A new study finds that HER2-negative (HER2–) status is associated with substantially higher pathological complete response (pCR) rates compared with HER2-low in early-stage breast cancer. The findings, published in Breast Cancer Research, suggest that HER2-zero should be considered a prognostic factor in early-stage breast cancer and considered during neoadjuvant treatment planning.1
HER2 mutations are relatively common in breast cancer, accounting for nearly 20% of all diagnoses and marked by aggressive, recurrent disease. They are classified into specific subtypes: HER2-positive, HER2-negative, and the emerging classifications HER2-low and HER2 ultra-low.2
HER2-low represents about 45% to 60% of all HER2-negative tumors and is associated with resistance to conventional HER2-targeting therapies. Some studies suggest that HER2-low and HER2-negative breast cancers differ in their biology, appearance, and speed of progression. However, it's still unclear how HER2-low status affects response to chemotherapy and survival in early-stage patients. To address this, researchers conducted a systematic review and meta-analysis comparing neoadjuvant chemotherapy responses in patients with HER2-low and HER2-negative breast cancer.1
The researchers assessed 70,104 patients across 38 studies collected from the PubMed, Scopus, and Web of Science databases. Of the population, 61.3% of patients had confirmed HER2-low status and 52.4% had hormone receptor-positive (HR+) status. The analysis focused on differences in pCR, disease-free survival (DFS), and overall survival (OS) between HER2-low and HER2– phenotypes.1
Of the 38 studies, 36 analyzed pCR, representing 67,839 patients.

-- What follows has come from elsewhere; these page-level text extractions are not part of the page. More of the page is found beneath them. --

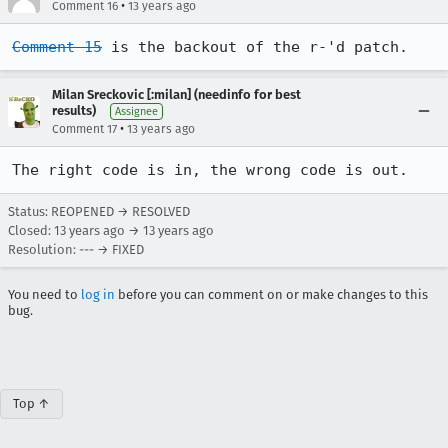
•
Comment 16
13 years ago
Comment 15
 is the backout of the r-'d patch.
Milan Sreckovic [:milan] (needinfo for best
results)
Assignee
•
Comment 17
13 years ago
The right code is in, the wrong code is out.
Status: REOPENED → RESOLVED
Closed:
13 years ago
→
13 years ago
Resolution: --- → FIXED
You need to
log in
before you can comment on or make changes to this
bug.
Top ↑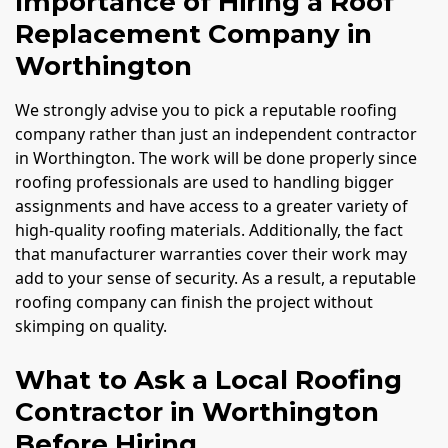
Importance of Hiring a Roof
Replacement Company in
Worthington
We strongly advise you to pick a reputable roofing
company rather than just an independent contractor
in Worthington. The work will be done properly since
roofing professionals are used to handling bigger
assignments and have access to a greater variety of
high-quality roofing materials. Additionally, the fact
that manufacturer warranties cover their work may
add to your sense of security. As a result, a reputable
roofing company can finish the project without
skimping on quality.
What to Ask a Local Roofing
Contractor in Worthington
Before Hiring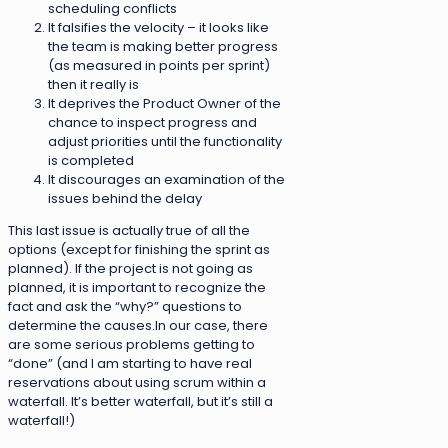
scheduling conflicts
It falsifies the velocity – it looks like
the team is making better progress
(as measured in points per sprint)
then it really is
It deprives the Product Owner of the
chance to inspect progress and
adjust priorities until the functionality
is completed
It discourages an examination of the
issues behind the delay
This last issue is actually true of all the
options (except for finishing the sprint as
planned). If the project is not going as
planned, it is important to recognize the
fact and ask the “why?” questions to
determine the causes.In our case, there
are some serious problems getting to
“done” (and I am starting to have real
reservations about using scrum within a
waterfall. It’s better waterfall, but it’s still a
waterfall!)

Overall, patients with the HER2– phenotype had a significantly higher pCR rate compared with those with HER2-low tumors (OR, 0.84; 95% CI, 0.78-0.90; P < .000005; I² = 15%). In subgroup analyses, patients with HR+ breast cancer (n = 40,121) showed a stronger association favoring HER2– (OR, 0.75; 95% CI, 0.70-0.81; P < .000001; I² = 0%). Triple-negative breast cancer (TNBC) patients (n = 27,718) also had higher pCR rates in the HER2– group, though the difference was smaller (OR, 0.91; 95% CI, 0.83-1.00; P = .041; I² = 12%).1
Sixteen studies evaluated disease-free survival (DFS). In univariate analyses, no significant benefit was observed for HER2-low in the hormone receptor–positive (HR+) group (HR, 1.005; 95% CI, 0.823-1.226; P = .963), nor for HER2-zero in the triple-negative breast cancer (TNBC) group (HR, 1.209; 95% CI, 0.646-2.259; P = .553). When all patients were analyzed regardless of HR status, HER2-low was still not significantly associated with improved DFS (HR, 0.889; 95% CI, 0.711-1.112; P = .303).1
Multivariate analyses yielded similar findings. Among HR+ patients, HER2-low status did not show a statistically significant advantage (HR, 0.875; 95% CI, 0.745-1.028; P = .104), and no significant difference was found for TNBC patients favoring HER2-zero (HR, 0.947; 95% CI, 0.676-1.326; P = .751). However, when evaluating all patients, HER2-low was associated with a modest but significant improvement in DFS (HR, 0.832; 95% CI, 0.704-0.983; P = .031).1
Seventeen studies reported overall survival (OS) data. In the univariate analyses, HER2-low status was not associated with a significant benefit in HR+ patients (HR, 0.919; 95% CI, 0.751-1.126; P = .416) or in TNBC patients (HR, 0.987; 95% CI, 0.732-1.330; P = .931). Similarly, no significant association was seen across the entire cohort (HR, 0.798; 95% CI, 0.625-1.019; P = .071).1
However, the multivariate OS analysis revealed some distinctions. Among HR+ patients, HER2-low was significantly associated with improved survival (HR, 0.825; 95% CI, 0.779-0.875; P < .001). In contrast, there was still no significant difference in OS for TNBC patients (HR, 0.945; 95% CI, 0.636-1.404; P = .778). Overall, HER2-low status was linked to a significant survival benefit across all patients (HR, 0.806; 95% CI, 0.663–0.979; P = .03).1
The findings show that HER2– status is associated with a significantly higher pathological complete response (pCR) rate compared to HER2-low in early-stage breast cancer. Additionally, multivariate analyses showed significantly favorable OS and DFS rates. These findings may help better guide neoadjuvant chemotherapy decisions and treatment planning.